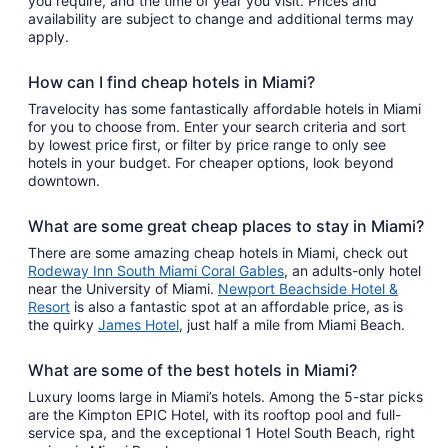
you require, and the time of year you visit. Prices and
availability are subject to change and additional terms may
apply.
How can I find cheap hotels in Miami?
Travelocity has some fantastically affordable hotels in Miami
for you to choose from. Enter your search criteria and sort
by lowest price first, or filter by price range to only see
hotels in your budget. For cheaper options, look beyond
downtown.
What are some great cheap places to stay in Miami?
There are some amazing cheap hotels in Miami, check out
Rodeway Inn South Miami Coral Gables
, an adults-only hotel
near the University of Miami.
Newport Beachside Hotel &
Resort
is also a fantastic spot at an affordable price, as is
the quirky
James Hotel
, just half a mile from Miami Beach.
What are some of the best hotels in Miami?
Luxury looms large in Miami’s hotels. Among the 5-star picks
are the Kimpton EPIC Hotel, with its rooftop pool and full-
service spa, and the exceptional 1 Hotel South Beach, right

========

TASK PROMPT: Reproduce the entries above exactly, but only the lines between the line holding "What are some great" and the line holding "is also a fantastic", inclusive.

RESULT:
What are some great cheap places to stay in Miami?
There are some amazing cheap hotels in Miami, check out
Rodeway Inn South Miami Coral Gables
, an adults-only hotel
near the University of Miami.
Newport Beachside Hotel &
Resort
is also a fantastic spot at an affordable price, as is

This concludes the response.